LSEG Climate data provides granular company reported climate data which is aligned with the latest disclosure and regulatory standards, sophisticated analytics and innovative estimated emissions models covering approximately 90% of the global market capitalization. The hierarchical, multi-model approach to estimating emissions improves the data accuracy, reduces risk of underestimating emissions, and solves the data availability challenge. The transparency of sources and methodologies supports PCAF quality score assessment at a company level. The Partnership for Carbon Accounting Financials (PCAF) is a financial sector initiative, establishing an international standard for calculating the Greenhouse Gas (GHG) Emissions from loans and investments.

The Estimated Emissions methodology used at LSEG is available here.

What data is needed

A company's carbon footprint is a key metric for quantifying its contribution to rising temperatures, as well as its vulnerability in case of a rapid de-carbonization trajectory. There are three complementary categories of emissions:

  • Scope 1: These are direct emissions from the sources which are owned or controlled by the reporting company.
  • Scope 2: These are indirect emissions due to the consumption of electricity, heat, steam and cooling.
  • Scope 3: The indirect emissions from the upstream and downstream activities in the company's value chain or its products life cycle
    • Upstream: The emissions from processes in the value chain that contribute to a company's products or services (e.g. purchase of goods and services, upstream freight, employee commute, etc.)
    • Downstream: The emissions from the activities of customers using a company's products and services, which includes financed emissions.
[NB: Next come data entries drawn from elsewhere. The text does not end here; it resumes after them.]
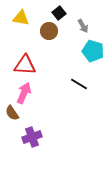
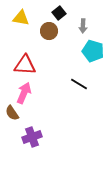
gray arrow: rotated 32 degrees clockwise
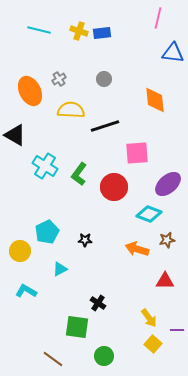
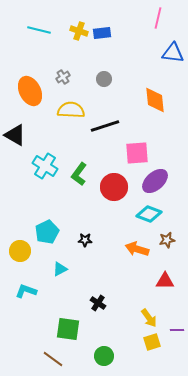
gray cross: moved 4 px right, 2 px up
purple ellipse: moved 13 px left, 3 px up
cyan L-shape: rotated 10 degrees counterclockwise
green square: moved 9 px left, 2 px down
yellow square: moved 1 px left, 2 px up; rotated 30 degrees clockwise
Depending on your overall objective, there are several ways to assess financed emissions, each of them serving its own purpose:

  • Financed emissions (in tonne CO2eq) represents the total GHG emissions owned by a portfolio through its investee firms. It can be used as an impact metric, to understand the overall climate impact of investments, and set an absolute baseline for GHG mitigation actions.
  • Financed emissions intensity (in tonne CO2eq/$M invested) is the financed emissions as described above, divided by the investment volume. It can be useful to compare different investment policies, portfolios, or to track the year on year progress.
  • Weighted Average Carbon Intensity (WACI, in tonne CO2eq/$M revenues) is the average of carbon intensity (by revenues) of investee firms, weighted by the portfolio exposure. WACI is used to compare different portfolios and it helps understand exposure to emissions-intensive companies and has been endorsed by TCFD.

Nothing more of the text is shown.